What is executive engagement? Among other things, it means allocating the budget and resources, actively communicating across the organization that BCM is a high priority, and participating in exercises. Here are some ways to make your case:

  • Ask executives how they define resilience for your organization – Just asking the question engages them with you and the topic and opens a dialogue to make the pitch for a BCM program.
  • Emphasize resilience is the objective – Position a BCM program as a way to maximize resilience. Prove that resilience is measurable by presenting a dashboard using concrete, quantitative measures such as those listed in Measure Resilience Versus Business Continuity Management. Commit to delivering a quarterly resilience dashboard and BCM program status update.

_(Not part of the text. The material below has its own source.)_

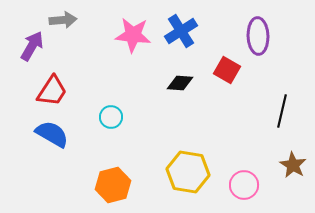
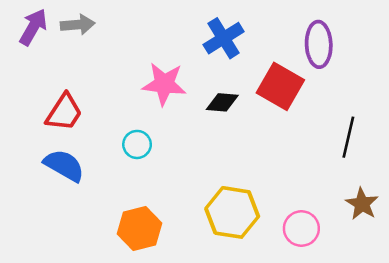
pink star: (133, 35) -> (164, 84), moved
purple arrow: (32, 46) -> (33, 27), moved
red square: (227, 70) -> (280, 86), size x1.4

  • Demonstrate value with examples – Use summaries of industry case studies and/or of past events in your own organization. Focus on recovery times, direct costs and indirect or qualitative costs. Identify the lessons learned from the pandemic.
  • Know when regulators and certifying bodies require BCM programs – Various industries and professions are required to demonstrate active BCM programs. Be sure executives are aware of such requirements.
  • Leverage “teachable moments” – The days after recovering from an event are a golden opportunity to make a case for a robust BCM program, while the experience is fresh in everyone’s minds. Lack of preparedness for recovery will have been evident, and the costs concrete.
  • Proactively “sell” the benefits and minimal costs of exercises – Executives often think exercises are of little value, disruptive and time-consuming. Pre-empt those objections by explaining that exercises will be only once a year, require only a few hours and held when they are least disruptive.
    - Exercises are almost as good as events in “selling” the value of BCM. Urge that executives participate in exercises, but if they balk, conduct first exercises without them and let the after-action and participant survey demonstrate the exercise’s value.
    - Beyond that, explain that exercises are an excellent way for executives to identify skilled leaders, and the proven way to enable teams to better respond when plans are implemented. Emphasize that the way teams routinely work together is far different from how they must operate during a disruption, requiring different skills, team dynamics and processes.
  • Link a BCM program to risk management – Enlist your risk management partner to provide verification that BCM programs can contribute to holding the line on insurance costs.

Calibrate your strategy and tactics to organizational politics and senior decision-makers’ personalities and agendas. Understand that it may take more than one attempt to gain executive engagement.